Brooklyn’s sophomores also showed up to play. Cam Thomas impressed in his first real appearance of the season, dropping 17 points and 6 assists in 30 minutes. David Duke Jr. was equally impressive, defending multiple positions and dropping 11 points in 13 minutes.

It’d be silly to leave out mention of Yuta Watanabe, who had 14 points on 6-of-8 shooting and filled it up defensively with a steal and two blocks as Brooklyn’s de-facto 5-man in a super solid small-ball unit.

“Just just shooting with confidence,” said Watanabe about his hot 58.3% start from deep. “And like, it’s easy when you have teammates like KD or Kai because they double-team them every time. So someone’s going to be wide open… So I’m just making the wide-open shots just like practice.”
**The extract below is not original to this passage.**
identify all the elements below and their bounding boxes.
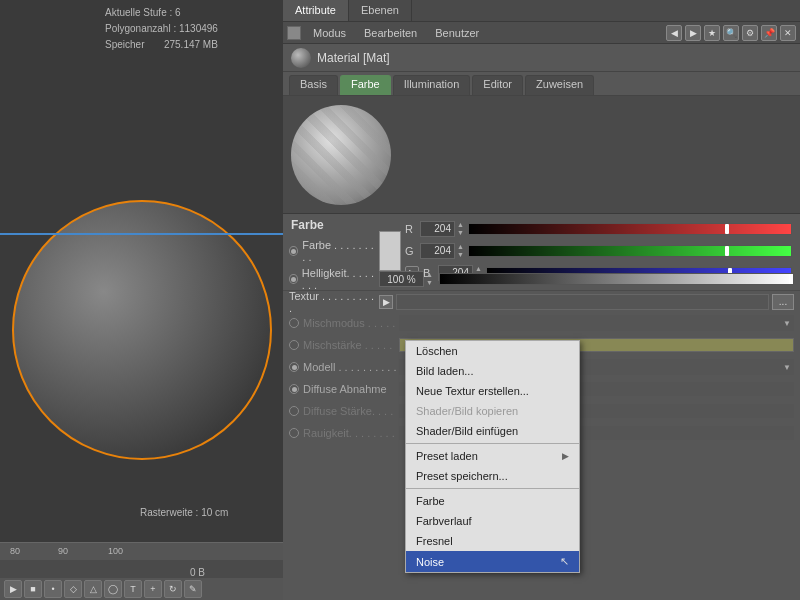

Bradley Beal (20 points) and Kyle Kuzma (19 points) led the charge for the Wizards, who fell to 4-5 on the season.

Though this shouldn’t be surprising, the Nets had a significant advantage in almost every single major statistical category against Washington. Brooklyn shot 50% (14-of-28) from three compared to Washington’s mere 23.5% (8-of-34). Brooklyn also rarely coughed the rock up, finishing with just nine turnovers, whereas the Wizards had 14 giveaways on Friday. Brooklyn’s 32 assists dwarfed Washington’s 18, and the Nets even beasted Washington in points in the paint, winning 60-40 in this statistical category.

The Wizards started off the game on an absolute tear. Washington nailed its first 6-of-8 shots and canned 3-of-4 three-pointers to force a timeout from the Nets at the 8-minute mark in the first. Royce O’Neale, meanwhile, began to carry the load for the Nets with 10 early points through six minutes of play.

Then, when Brooklyn put its bench brigade of Cam Thomas, Markieff Morris, and Patty Mills next to Durant and Joe Harris, the Nets went on a 15-0 run to end the first ahead 38-28.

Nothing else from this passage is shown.